BRIEF
For this exercise, transcribe the records below without changing a word.

[Structured page parsing data]
__________________________________________________

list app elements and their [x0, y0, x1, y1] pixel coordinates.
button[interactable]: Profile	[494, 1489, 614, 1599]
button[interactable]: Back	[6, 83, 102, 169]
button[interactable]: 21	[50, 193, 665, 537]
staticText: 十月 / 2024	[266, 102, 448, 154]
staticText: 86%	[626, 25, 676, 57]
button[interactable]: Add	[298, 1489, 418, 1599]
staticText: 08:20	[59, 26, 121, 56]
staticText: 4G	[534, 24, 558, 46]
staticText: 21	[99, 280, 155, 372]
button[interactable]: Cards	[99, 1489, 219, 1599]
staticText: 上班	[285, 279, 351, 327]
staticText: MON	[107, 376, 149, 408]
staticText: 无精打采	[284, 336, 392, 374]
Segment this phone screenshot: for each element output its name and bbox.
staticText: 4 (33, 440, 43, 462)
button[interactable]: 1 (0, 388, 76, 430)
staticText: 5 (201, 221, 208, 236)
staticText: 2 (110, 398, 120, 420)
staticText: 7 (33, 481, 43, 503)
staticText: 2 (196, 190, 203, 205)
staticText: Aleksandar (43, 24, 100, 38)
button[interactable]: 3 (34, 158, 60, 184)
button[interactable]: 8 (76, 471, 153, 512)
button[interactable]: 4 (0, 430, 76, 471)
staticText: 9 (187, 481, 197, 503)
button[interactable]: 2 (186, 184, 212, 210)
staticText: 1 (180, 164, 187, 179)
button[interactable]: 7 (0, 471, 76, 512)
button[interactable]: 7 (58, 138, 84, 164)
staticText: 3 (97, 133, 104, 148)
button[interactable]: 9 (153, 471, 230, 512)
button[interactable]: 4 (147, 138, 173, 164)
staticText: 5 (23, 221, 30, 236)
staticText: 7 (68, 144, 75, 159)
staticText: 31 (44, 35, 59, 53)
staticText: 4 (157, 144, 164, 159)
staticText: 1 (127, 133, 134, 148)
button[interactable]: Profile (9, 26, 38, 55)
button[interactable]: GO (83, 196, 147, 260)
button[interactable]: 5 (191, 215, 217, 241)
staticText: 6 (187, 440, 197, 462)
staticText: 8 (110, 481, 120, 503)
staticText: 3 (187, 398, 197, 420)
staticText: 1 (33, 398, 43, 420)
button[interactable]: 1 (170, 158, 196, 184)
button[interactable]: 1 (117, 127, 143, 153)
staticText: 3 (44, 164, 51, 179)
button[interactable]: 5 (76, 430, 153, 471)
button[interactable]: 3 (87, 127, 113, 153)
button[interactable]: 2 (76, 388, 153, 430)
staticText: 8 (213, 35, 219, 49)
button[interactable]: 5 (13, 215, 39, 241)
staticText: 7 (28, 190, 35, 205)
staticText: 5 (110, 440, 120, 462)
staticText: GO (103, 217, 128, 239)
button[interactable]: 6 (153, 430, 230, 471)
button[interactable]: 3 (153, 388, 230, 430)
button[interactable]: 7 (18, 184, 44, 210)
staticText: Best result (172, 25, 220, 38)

__________________________________________________

ANSWER BELOW
list app elements and their [x0, y0, x1, y1] pixel coordinates.
button[interactable]: Profile	[494, 1489, 614, 1599]
button[interactable]: Back	[6, 83, 102, 169]
button[interactable]: 21	[50, 193, 665, 537]
staticText: 十月 / 2024	[266, 102, 448, 154]
staticText: 86%	[626, 25, 676, 57]
button[interactable]: Add	[298, 1489, 418, 1599]
staticText: 08:20	[59, 26, 121, 56]
staticText: 4G	[534, 24, 558, 46]
staticText: 21	[99, 280, 155, 372]
button[interactable]: Cards	[99, 1489, 219, 1599]
staticText: 上班	[285, 279, 351, 327]
staticText: MON	[107, 376, 149, 408]
staticText: 无精打采	[284, 336, 392, 374]
Segment this phone screenshot: for each element output its name and bbox.
staticText: 4 (33, 440, 43, 462)
button[interactable]: 1 (0, 388, 76, 430)
staticText: 5 (201, 221, 208, 236)
staticText: 2 (110, 398, 120, 420)
staticText: 7 (33, 481, 43, 503)
staticText: 2 (196, 190, 203, 205)
staticText: Aleksandar (43, 24, 100, 38)
button[interactable]: 3 (34, 158, 60, 184)
button[interactable]: 8 (76, 471, 153, 512)
button[interactable]: 4 (0, 430, 76, 471)
staticText: 9 (187, 481, 197, 503)
button[interactable]: 2 (186, 184, 212, 210)
staticText: 1 (180, 164, 187, 179)
button[interactable]: 7 (0, 471, 76, 512)
button[interactable]: 7 (58, 138, 84, 164)
staticText: 3 (97, 133, 104, 148)
button[interactable]: 9 (153, 471, 230, 512)
button[interactable]: 4 (147, 138, 173, 164)
staticText: 5 (23, 221, 30, 236)
staticText: 7 (68, 144, 75, 159)
staticText: 31 (44, 35, 59, 53)
staticText: 4 (157, 144, 164, 159)
staticText: 1 (127, 133, 134, 148)
button[interactable]: Profile (9, 26, 38, 55)
button[interactable]: GO (83, 196, 147, 260)
button[interactable]: 5 (191, 215, 217, 241)
staticText: 6 (187, 440, 197, 462)
staticText: 8 (110, 481, 120, 503)
staticText: 3 (187, 398, 197, 420)
staticText: 1 (33, 398, 43, 420)
button[interactable]: 1 (170, 158, 196, 184)
button[interactable]: 1 (117, 127, 143, 153)
staticText: 3 (44, 164, 51, 179)
button[interactable]: 5 (76, 430, 153, 471)
button[interactable]: 3 (87, 127, 113, 153)
button[interactable]: 2 (76, 388, 153, 430)
staticText: 8 (213, 35, 219, 49)
button[interactable]: 5 (13, 215, 39, 241)
staticText: 7 (28, 190, 35, 205)
staticText: 5 (110, 440, 120, 462)
staticText: GO (103, 217, 128, 239)
button[interactable]: 6 (153, 430, 230, 471)
button[interactable]: 3 (153, 388, 230, 430)
button[interactable]: 7 (18, 184, 44, 210)
staticText: Best result (172, 25, 220, 38)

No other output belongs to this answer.